» **Activity**
Repeat exactly the lines of the entries below from the one with "You are a GUI agent. The screenshot is 745×2576." through the one with "OTVORITEV IGRIŠČA PRI POŠ DOLSKO (551, 2194)", both ends included, and nothing else.

[Dataset entries]
========================================

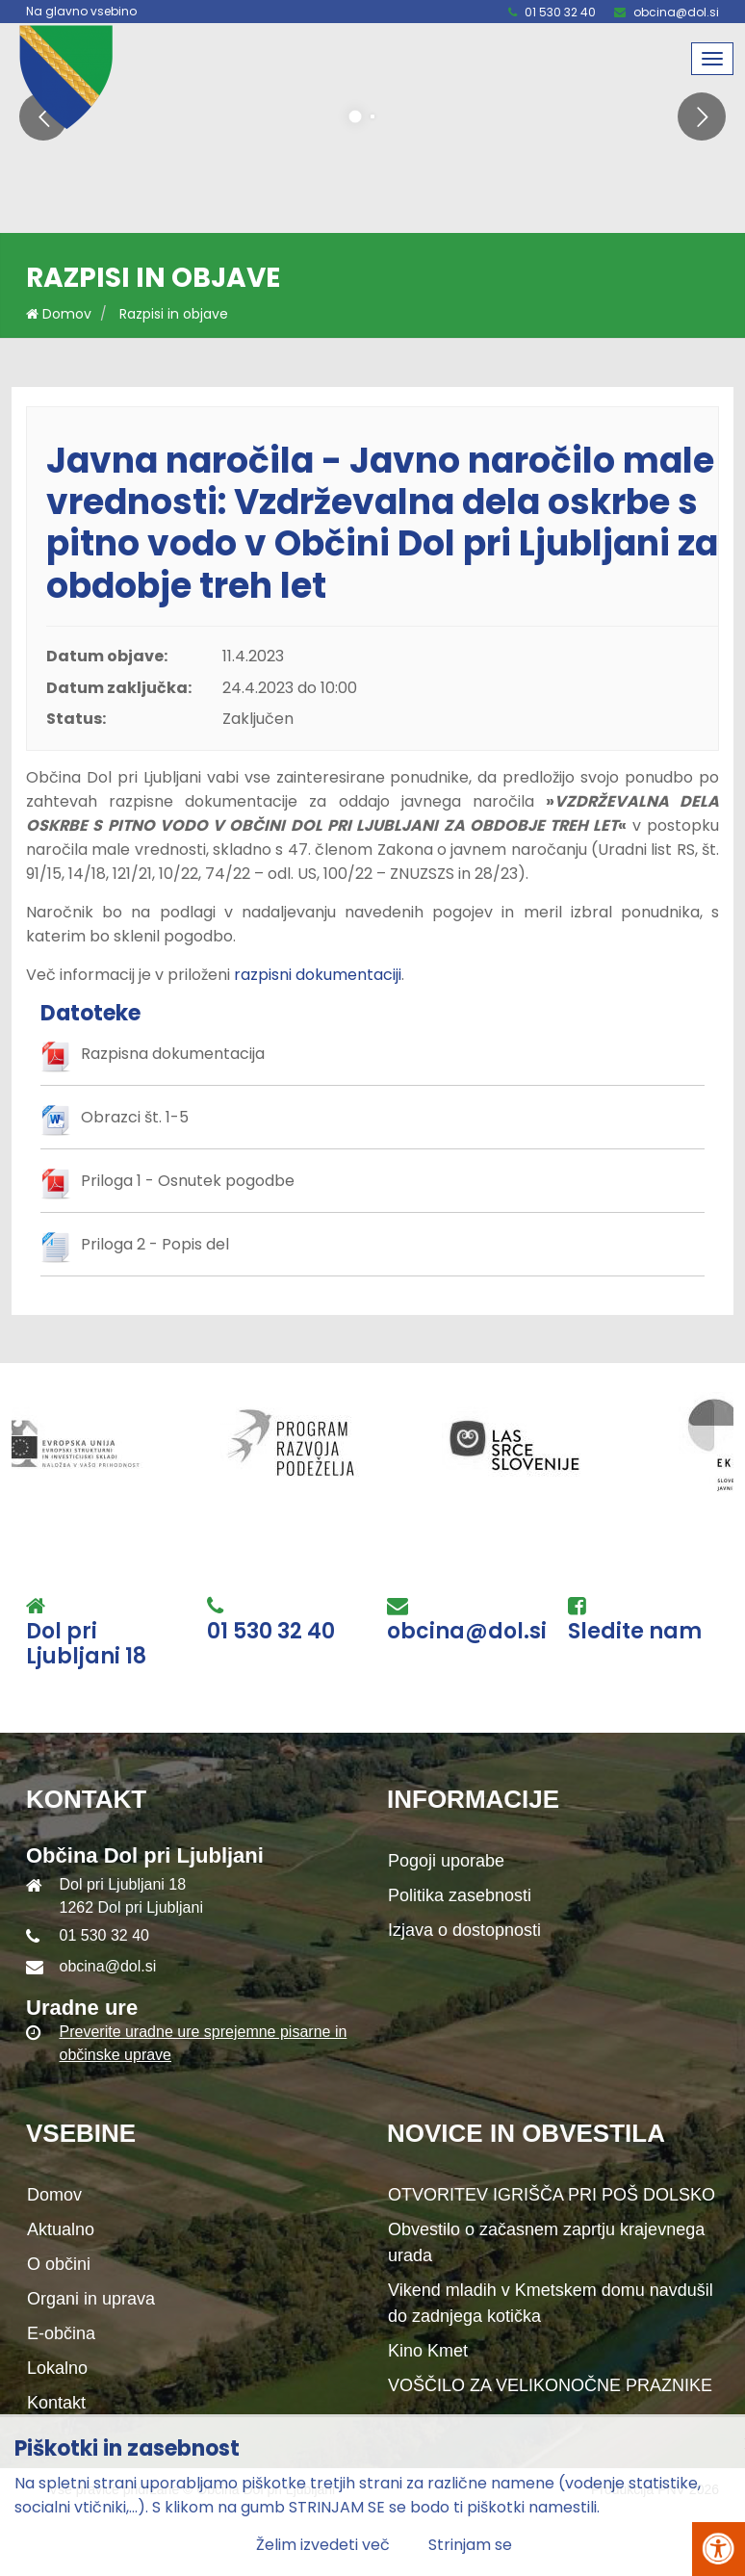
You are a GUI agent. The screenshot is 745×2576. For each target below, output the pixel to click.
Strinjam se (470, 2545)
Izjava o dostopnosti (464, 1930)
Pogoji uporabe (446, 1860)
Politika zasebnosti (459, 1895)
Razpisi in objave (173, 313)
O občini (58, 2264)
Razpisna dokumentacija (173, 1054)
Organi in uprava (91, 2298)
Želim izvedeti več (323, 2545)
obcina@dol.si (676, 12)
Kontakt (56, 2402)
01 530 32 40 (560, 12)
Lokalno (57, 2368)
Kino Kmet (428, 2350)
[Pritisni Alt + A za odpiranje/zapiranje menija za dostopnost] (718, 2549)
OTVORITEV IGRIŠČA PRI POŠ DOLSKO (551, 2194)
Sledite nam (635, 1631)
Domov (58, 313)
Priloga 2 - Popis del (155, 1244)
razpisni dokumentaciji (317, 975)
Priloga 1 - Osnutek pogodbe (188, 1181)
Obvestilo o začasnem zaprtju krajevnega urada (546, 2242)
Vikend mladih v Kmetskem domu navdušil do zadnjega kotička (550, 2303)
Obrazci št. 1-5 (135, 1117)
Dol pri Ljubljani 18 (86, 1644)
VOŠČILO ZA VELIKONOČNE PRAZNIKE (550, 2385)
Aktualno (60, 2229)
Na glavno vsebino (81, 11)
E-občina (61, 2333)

========================================

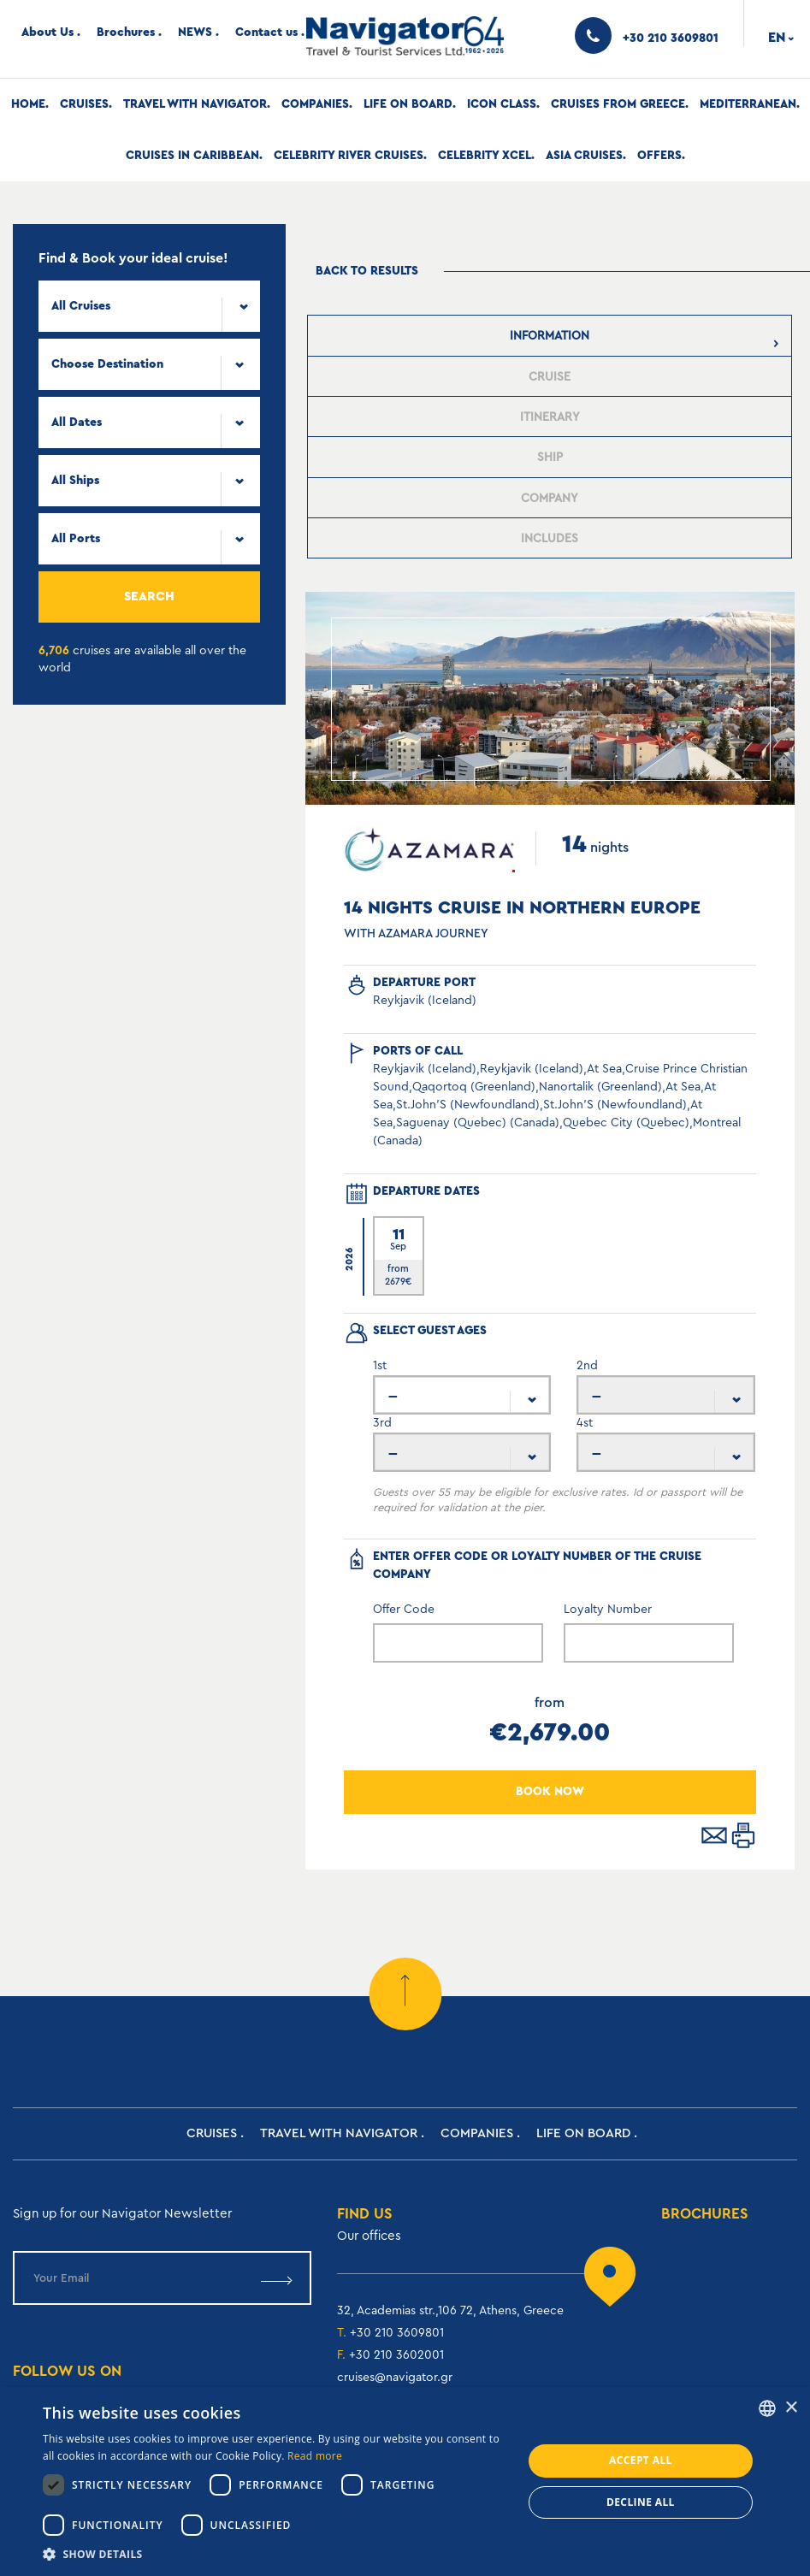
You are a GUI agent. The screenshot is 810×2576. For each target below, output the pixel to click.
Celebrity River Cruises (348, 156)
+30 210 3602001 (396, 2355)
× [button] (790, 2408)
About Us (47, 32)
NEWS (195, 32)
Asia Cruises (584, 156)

========================================

» **Task result**
You are a GUI agent. The screenshot is 745×2576. For each target below, output the pixel to click.
Strinjam se (470, 2545)
Izjava o dostopnosti (464, 1930)
Pogoji uporabe (446, 1860)
Politika zasebnosti (459, 1895)
Razpisi in objave (173, 313)
O občini (58, 2264)
Razpisna dokumentacija (173, 1054)
Organi in uprava (91, 2298)
Želim izvedeti več (323, 2545)
obcina@dol.si (676, 12)
Kontakt (56, 2402)
01 530 32 40 (560, 12)
Lokalno (57, 2368)
Kino Kmet (428, 2350)
[Pritisni Alt + A za odpiranje/zapiranje menija za dostopnost] (718, 2549)
OTVORITEV IGRIŠČA PRI POŠ DOLSKO (551, 2194)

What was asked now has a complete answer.